# Will I still be able to work my two weeks?



## Lol (Aug 10, 2020)

I accidentally put today’s date as my “proposed termination date”, will I still be able to work my 2 weeks or not? My ETL has not replied to my email. I don’t know if I should go in to work tomorrow or not? Help!


----------



## Captain Orca (Aug 10, 2020)

Of course go in and explain the error.  Do your 2 weeks to the best of your ability and leave on good terms.  You're young and learning the ropes of life.


----------



## Lol (Aug 10, 2020)

Captain Orca said:


> Of course go in and explain the error.  Do your 2 weeks to the best of your ability and leave on good terms.  You're young and learning the ropes of life.

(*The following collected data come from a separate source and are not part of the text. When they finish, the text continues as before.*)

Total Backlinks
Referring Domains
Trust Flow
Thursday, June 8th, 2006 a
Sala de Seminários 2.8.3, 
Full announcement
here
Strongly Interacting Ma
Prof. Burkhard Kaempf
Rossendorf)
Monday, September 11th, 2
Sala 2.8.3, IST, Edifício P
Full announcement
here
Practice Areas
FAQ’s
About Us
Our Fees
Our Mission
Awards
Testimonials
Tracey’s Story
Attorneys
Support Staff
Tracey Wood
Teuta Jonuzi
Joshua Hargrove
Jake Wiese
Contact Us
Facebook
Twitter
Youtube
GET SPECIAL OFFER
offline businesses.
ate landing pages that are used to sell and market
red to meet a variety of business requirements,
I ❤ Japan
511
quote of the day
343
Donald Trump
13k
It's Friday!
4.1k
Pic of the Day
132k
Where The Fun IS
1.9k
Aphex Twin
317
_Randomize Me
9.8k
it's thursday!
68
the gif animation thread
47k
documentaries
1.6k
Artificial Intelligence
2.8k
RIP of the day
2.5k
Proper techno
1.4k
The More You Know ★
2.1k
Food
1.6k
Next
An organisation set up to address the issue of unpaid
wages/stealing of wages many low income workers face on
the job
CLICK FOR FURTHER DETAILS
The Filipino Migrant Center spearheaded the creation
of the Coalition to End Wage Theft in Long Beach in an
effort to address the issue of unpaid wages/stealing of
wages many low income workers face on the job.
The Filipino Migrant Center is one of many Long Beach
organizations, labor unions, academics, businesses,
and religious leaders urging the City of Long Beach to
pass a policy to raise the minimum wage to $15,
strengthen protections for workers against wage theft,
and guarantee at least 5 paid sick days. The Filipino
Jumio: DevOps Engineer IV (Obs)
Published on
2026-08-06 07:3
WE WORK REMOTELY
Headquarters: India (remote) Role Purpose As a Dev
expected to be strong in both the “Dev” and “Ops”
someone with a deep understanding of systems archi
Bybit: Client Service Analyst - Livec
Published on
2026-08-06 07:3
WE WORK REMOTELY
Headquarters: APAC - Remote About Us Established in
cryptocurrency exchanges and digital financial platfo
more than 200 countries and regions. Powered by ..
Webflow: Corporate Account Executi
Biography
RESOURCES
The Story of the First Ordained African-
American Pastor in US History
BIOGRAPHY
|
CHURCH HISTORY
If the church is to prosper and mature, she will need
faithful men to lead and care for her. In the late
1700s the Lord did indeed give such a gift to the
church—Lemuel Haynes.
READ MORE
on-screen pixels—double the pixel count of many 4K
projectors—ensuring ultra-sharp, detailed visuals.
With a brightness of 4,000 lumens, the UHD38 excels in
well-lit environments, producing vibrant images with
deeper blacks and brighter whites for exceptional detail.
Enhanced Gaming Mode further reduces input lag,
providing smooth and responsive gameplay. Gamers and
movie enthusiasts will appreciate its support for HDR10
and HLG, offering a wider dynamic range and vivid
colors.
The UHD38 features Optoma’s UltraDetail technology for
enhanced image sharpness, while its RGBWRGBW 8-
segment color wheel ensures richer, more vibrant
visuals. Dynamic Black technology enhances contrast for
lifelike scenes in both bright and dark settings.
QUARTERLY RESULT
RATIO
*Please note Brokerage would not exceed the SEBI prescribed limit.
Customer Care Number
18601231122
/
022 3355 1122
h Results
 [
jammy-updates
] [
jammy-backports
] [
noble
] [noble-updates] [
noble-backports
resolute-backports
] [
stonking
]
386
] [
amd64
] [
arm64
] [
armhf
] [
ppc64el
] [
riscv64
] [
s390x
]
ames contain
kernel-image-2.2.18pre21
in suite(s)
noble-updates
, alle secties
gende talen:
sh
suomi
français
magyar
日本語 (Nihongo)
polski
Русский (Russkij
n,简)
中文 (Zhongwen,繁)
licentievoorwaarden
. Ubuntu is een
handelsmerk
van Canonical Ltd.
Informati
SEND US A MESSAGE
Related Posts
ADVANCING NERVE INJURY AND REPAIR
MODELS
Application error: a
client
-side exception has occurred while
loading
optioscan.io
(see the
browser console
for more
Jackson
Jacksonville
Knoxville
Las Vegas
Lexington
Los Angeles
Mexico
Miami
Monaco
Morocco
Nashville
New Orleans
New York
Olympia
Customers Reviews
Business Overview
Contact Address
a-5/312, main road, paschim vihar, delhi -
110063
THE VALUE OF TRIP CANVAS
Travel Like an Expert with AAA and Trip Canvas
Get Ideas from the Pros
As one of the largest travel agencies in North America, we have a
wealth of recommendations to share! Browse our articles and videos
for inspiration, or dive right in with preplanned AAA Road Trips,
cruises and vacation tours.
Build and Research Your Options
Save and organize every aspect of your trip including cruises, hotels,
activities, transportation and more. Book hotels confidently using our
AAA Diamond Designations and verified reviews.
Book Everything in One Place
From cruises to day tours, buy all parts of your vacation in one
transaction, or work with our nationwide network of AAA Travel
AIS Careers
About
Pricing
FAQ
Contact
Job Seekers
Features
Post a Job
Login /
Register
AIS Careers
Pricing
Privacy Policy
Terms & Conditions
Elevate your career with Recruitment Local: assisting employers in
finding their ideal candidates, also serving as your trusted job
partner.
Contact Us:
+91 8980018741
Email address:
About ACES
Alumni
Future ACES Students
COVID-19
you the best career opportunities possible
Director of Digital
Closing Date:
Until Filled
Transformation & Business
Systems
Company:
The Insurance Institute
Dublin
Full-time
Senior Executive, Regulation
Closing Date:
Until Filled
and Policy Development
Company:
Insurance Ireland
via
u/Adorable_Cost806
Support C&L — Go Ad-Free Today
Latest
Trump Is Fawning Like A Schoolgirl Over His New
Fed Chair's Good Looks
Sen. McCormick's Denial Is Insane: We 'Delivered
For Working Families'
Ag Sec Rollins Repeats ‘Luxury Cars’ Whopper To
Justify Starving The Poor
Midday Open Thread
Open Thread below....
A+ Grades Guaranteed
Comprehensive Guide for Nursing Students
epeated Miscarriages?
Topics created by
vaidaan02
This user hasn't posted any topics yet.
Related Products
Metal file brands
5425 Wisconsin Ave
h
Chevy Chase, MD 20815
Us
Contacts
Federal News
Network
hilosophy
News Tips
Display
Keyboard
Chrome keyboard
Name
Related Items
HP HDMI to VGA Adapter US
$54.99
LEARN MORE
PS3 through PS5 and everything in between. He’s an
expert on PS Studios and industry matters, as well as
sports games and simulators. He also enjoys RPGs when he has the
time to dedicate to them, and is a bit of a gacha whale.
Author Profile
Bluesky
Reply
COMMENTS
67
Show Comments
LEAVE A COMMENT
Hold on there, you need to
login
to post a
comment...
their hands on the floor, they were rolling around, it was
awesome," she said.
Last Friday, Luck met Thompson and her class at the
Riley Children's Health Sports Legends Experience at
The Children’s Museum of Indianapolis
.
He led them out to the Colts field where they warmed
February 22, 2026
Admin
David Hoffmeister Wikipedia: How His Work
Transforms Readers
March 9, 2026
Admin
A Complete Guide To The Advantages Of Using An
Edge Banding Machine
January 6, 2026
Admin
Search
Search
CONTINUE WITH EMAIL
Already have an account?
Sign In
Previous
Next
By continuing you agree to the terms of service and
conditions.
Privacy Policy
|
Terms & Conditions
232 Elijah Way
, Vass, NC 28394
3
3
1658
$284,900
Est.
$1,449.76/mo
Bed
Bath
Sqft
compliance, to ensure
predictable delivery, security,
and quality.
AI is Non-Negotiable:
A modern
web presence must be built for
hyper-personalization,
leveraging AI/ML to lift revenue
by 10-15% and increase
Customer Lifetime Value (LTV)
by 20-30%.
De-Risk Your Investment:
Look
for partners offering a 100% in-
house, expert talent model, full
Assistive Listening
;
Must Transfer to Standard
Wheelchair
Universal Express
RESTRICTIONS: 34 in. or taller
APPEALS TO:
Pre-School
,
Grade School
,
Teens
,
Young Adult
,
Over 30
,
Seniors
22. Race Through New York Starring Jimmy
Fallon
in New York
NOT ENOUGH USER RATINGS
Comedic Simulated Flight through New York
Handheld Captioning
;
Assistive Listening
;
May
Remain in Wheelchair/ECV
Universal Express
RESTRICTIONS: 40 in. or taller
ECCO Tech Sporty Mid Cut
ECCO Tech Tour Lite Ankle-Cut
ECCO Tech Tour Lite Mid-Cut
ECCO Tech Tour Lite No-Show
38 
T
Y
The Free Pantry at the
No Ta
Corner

Will I have problems clocking in though? That’s one of my worries


----------



## Hardlinesmaster (Aug 10, 2020)

Lol said:


> I accidentally put today’s date as my “proposed termination date”, will I still be able to work my 2 weeks or not? My ETL has not replied to my email. I don’t know if I should go in to work tomorrow or not? Help!


So, did you answer these questions?
How to quit on workday:
Go on Workday.
Go to your profile.
Go to the 3 dots in the upper right corner.
Click "job change"
Click "resign"


----------



## Captain Orca (Aug 10, 2020)

If you can't punch in go find someone to help you.  If there is a TM @ TSC he or she will help you out.  Don't sweat the small stuff!


----------



## redeye58 (Aug 10, 2020)

Contact your ETL/TL or HR ASAP to let them know of your error so they don't key your termination in right away.
Let them know you meant to give two weeks & they should be able to fix it.
Once you've spoken with them, any time clock issues would be overridden.


----------



## Tarshitsucks (Aug 10, 2020)

The sooner you fix it the better. Also good luck on whatever you might be doing in the future.


----------